::: Data for analysis

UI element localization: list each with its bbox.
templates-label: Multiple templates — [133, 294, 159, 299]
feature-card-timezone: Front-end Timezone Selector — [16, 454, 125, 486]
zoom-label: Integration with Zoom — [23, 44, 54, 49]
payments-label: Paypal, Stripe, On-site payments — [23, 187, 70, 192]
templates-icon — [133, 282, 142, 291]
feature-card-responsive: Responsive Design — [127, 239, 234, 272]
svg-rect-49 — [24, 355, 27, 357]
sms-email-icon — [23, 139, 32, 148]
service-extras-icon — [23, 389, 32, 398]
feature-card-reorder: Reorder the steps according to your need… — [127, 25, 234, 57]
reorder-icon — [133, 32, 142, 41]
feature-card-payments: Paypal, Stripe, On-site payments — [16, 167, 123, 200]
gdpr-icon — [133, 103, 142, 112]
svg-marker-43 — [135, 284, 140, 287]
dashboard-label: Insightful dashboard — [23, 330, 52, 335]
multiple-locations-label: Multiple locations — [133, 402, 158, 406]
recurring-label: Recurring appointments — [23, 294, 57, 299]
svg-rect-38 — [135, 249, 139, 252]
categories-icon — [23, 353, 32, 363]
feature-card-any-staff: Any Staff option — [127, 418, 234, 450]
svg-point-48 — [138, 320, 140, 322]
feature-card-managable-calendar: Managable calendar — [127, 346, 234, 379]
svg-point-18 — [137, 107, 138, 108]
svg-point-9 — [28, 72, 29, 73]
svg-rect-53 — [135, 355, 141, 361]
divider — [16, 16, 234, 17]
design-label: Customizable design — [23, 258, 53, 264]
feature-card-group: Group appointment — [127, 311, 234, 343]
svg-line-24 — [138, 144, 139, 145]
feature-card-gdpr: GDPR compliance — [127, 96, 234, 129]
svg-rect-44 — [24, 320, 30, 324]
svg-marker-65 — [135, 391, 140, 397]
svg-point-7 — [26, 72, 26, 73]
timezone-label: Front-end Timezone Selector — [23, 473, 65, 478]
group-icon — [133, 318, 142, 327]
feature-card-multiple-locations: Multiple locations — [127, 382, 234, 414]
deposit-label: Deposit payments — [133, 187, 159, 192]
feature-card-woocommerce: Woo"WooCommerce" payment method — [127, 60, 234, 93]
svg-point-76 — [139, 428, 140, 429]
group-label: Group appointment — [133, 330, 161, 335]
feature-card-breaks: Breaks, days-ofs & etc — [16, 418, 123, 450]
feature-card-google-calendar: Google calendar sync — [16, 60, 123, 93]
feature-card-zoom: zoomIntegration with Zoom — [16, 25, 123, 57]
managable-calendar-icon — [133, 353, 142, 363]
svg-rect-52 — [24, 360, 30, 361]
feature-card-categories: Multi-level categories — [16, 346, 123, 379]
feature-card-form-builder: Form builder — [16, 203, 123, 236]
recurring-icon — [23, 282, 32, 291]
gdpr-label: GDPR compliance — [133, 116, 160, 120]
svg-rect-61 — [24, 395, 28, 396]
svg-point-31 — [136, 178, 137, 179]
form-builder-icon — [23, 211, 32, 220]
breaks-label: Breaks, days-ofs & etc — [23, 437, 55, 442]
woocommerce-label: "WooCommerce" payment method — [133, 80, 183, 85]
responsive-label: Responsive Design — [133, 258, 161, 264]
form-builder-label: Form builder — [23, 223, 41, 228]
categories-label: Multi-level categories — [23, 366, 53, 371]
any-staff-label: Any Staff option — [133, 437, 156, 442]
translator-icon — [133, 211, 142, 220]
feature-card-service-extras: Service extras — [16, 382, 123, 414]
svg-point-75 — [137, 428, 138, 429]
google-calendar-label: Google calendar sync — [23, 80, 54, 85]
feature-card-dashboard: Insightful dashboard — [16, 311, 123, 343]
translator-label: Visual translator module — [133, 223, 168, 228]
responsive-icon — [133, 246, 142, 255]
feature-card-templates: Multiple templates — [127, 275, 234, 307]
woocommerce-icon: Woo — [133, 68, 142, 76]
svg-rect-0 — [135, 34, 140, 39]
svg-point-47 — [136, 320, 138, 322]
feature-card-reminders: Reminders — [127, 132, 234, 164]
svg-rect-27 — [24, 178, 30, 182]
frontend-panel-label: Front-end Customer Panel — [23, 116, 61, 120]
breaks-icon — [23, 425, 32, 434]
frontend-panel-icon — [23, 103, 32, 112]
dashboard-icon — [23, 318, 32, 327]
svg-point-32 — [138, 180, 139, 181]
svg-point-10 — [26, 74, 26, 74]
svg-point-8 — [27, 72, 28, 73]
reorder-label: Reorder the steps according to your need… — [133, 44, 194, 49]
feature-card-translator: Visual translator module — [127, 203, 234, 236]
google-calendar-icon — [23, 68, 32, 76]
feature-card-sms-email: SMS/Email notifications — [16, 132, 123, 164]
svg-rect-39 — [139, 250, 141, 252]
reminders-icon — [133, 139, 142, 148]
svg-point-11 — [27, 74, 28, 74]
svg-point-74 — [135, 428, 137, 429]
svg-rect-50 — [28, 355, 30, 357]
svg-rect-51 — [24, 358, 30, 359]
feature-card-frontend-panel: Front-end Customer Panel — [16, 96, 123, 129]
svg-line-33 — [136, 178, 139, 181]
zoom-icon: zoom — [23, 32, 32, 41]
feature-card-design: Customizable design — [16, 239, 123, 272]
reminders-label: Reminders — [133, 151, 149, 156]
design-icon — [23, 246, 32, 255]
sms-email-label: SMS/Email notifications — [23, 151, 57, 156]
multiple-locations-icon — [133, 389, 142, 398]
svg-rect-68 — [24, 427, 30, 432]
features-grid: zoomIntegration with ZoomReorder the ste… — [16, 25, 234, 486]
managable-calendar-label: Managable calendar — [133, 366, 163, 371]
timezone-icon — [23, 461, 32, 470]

::::::

▸ **Work request**:
Output the records once more, exactly as they stand.

▸ **Output of the task**:
UI element localization: list each with its bbox.
templates-label: Multiple templates — [133, 294, 159, 299]
feature-card-timezone: Front-end Timezone Selector — [16, 454, 125, 486]
zoom-label: Integration with Zoom — [23, 44, 54, 49]
payments-label: Paypal, Stripe, On-site payments — [23, 187, 70, 192]
templates-icon — [133, 282, 142, 291]
feature-card-responsive: Responsive Design — [127, 239, 234, 272]
svg-rect-49 — [24, 355, 27, 357]
sms-email-icon — [23, 139, 32, 148]
service-extras-icon — [23, 389, 32, 398]
feature-card-reorder: Reorder the steps according to your need… — [127, 25, 234, 57]
reorder-icon — [133, 32, 142, 41]
feature-card-payments: Paypal, Stripe, On-site payments — [16, 167, 123, 200]
gdpr-icon — [133, 103, 142, 112]
svg-marker-43 — [135, 284, 140, 287]
dashboard-label: Insightful dashboard — [23, 330, 52, 335]
multiple-locations-label: Multiple locations — [133, 402, 158, 406]
recurring-label: Recurring appointments — [23, 294, 57, 299]
svg-rect-38 — [135, 249, 139, 252]
categories-icon — [23, 353, 32, 363]
feature-card-any-staff: Any Staff option — [127, 418, 234, 450]
svg-point-48 — [138, 320, 140, 322]
feature-card-managable-calendar: Managable calendar — [127, 346, 234, 379]
svg-point-18 — [137, 107, 138, 108]
svg-point-9 — [28, 72, 29, 73]
svg-rect-53 — [135, 355, 141, 361]
divider — [16, 16, 234, 17]
design-label: Customizable design — [23, 258, 53, 264]
feature-card-group: Group appointment — [127, 311, 234, 343]
svg-line-24 — [138, 144, 139, 145]
feature-card-gdpr: GDPR compliance — [127, 96, 234, 129]
svg-rect-44 — [24, 320, 30, 324]
svg-marker-65 — [135, 391, 140, 397]
svg-point-7 — [26, 72, 26, 73]
timezone-label: Front-end Timezone Selector — [23, 473, 65, 478]
group-icon — [133, 318, 142, 327]
feature-card-multiple-locations: Multiple locations — [127, 382, 234, 414]
deposit-label: Deposit payments — [133, 187, 159, 192]
feature-card-woocommerce: Woo"WooCommerce" payment method — [127, 60, 234, 93]
svg-point-76 — [139, 428, 140, 429]
group-label: Group appointment — [133, 330, 161, 335]
feature-card-breaks: Breaks, days-ofs & etc — [16, 418, 123, 450]
feature-card-google-calendar: Google calendar sync — [16, 60, 123, 93]
feature-card-zoom: zoomIntegration with Zoom — [16, 25, 123, 57]
managable-calendar-icon — [133, 353, 142, 363]
svg-rect-52 — [24, 360, 30, 361]
feature-card-categories: Multi-level categories — [16, 346, 123, 379]
feature-card-form-builder: Form builder — [16, 203, 123, 236]
recurring-icon — [23, 282, 32, 291]
gdpr-label: GDPR compliance — [133, 116, 160, 120]
svg-rect-61 — [24, 395, 28, 396]
svg-point-31 — [136, 178, 137, 179]
form-builder-icon — [23, 211, 32, 220]
breaks-label: Breaks, days-ofs & etc — [23, 437, 55, 442]
woocommerce-label: "WooCommerce" payment method — [133, 80, 183, 85]
responsive-label: Responsive Design — [133, 258, 161, 264]
form-builder-label: Form builder — [23, 223, 41, 228]
categories-label: Multi-level categories — [23, 366, 53, 371]
any-staff-label: Any Staff option — [133, 437, 156, 442]
translator-icon — [133, 211, 142, 220]
feature-card-service-extras: Service extras — [16, 382, 123, 414]
svg-point-75 — [137, 428, 138, 429]
google-calendar-label: Google calendar sync — [23, 80, 54, 85]
feature-card-dashboard: Insightful dashboard — [16, 311, 123, 343]
translator-label: Visual translator module — [133, 223, 168, 228]
responsive-icon — [133, 246, 142, 255]
feature-card-templates: Multiple templates — [127, 275, 234, 307]
woocommerce-icon: Woo — [133, 68, 142, 76]
svg-rect-0 — [135, 34, 140, 39]
svg-point-47 — [136, 320, 138, 322]
feature-card-reminders: Reminders — [127, 132, 234, 164]
svg-rect-27 — [24, 178, 30, 182]
frontend-panel-label: Front-end Customer Panel — [23, 116, 61, 120]
breaks-icon — [23, 425, 32, 434]
frontend-panel-icon — [23, 103, 32, 112]
dashboard-icon — [23, 318, 32, 327]
svg-point-32 — [138, 180, 139, 181]
svg-point-10 — [26, 74, 26, 74]
svg-point-8 — [27, 72, 28, 73]
reorder-label: Reorder the steps according to your need… — [133, 44, 194, 49]
feature-card-translator: Visual translator module — [127, 203, 234, 236]
google-calendar-icon — [23, 68, 32, 76]
feature-card-sms-email: SMS/Email notifications — [16, 132, 123, 164]
svg-rect-39 — [139, 250, 141, 252]
reminders-icon — [133, 139, 142, 148]
svg-point-11 — [27, 74, 28, 74]
svg-point-74 — [135, 428, 137, 429]
svg-rect-50 — [28, 355, 30, 357]
svg-rect-51 — [24, 358, 30, 359]
feature-card-frontend-panel: Front-end Customer Panel — [16, 96, 123, 129]
svg-line-33 — [136, 178, 139, 181]
zoom-icon: zoom — [23, 32, 32, 41]
feature-card-design: Customizable design — [16, 239, 123, 272]
reminders-label: Reminders — [133, 151, 149, 156]
design-icon — [23, 246, 32, 255]
sms-email-label: SMS/Email notifications — [23, 151, 57, 156]
multiple-locations-icon — [133, 389, 142, 398]
svg-rect-68 — [24, 427, 30, 432]
features-grid: zoomIntegration with ZoomReorder the ste… — [16, 25, 234, 486]
managable-calendar-label: Managable calendar — [133, 366, 163, 371]
timezone-icon — [23, 461, 32, 470]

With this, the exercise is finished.